[Records from a data source]
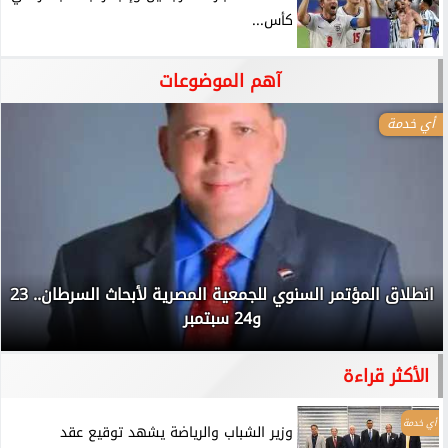
كأس...
آهم الموضوعات
أي خدمة
انطلاق المؤتمر السنوي للجمعية المصرية لأبحاث السرطان.. 23
و24 سبتمبر
الأكثر قراءة
أي خدمة
وزير الشباب والرياضة يشهد توقيع عقد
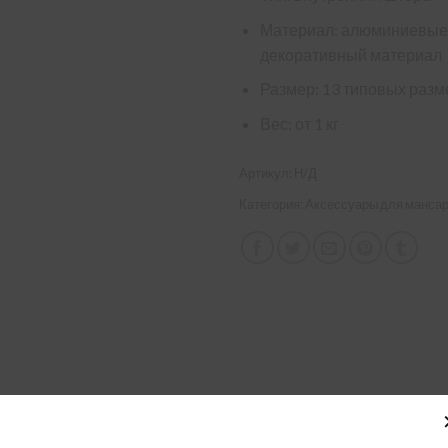
Материал: алюминиевые
декоративный материал
Размер: 13 типовых раз
Вес: от 1 кг
Артикул:
Н/Д
Категория:
Аксессуары для мансар
I 051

● **PROBLEM TO WORK ON**
Could you write out, exactly, each line of the data above from the one containing "декоративный материал" through the last, including both?

● **ANSWER TO THE PROBLEM**
декоративный материал
Размер: 13 типовых раз
Вес: от 1 кг
Артикул:
Н/Д
Категория:
Аксессуары для мансар
I 051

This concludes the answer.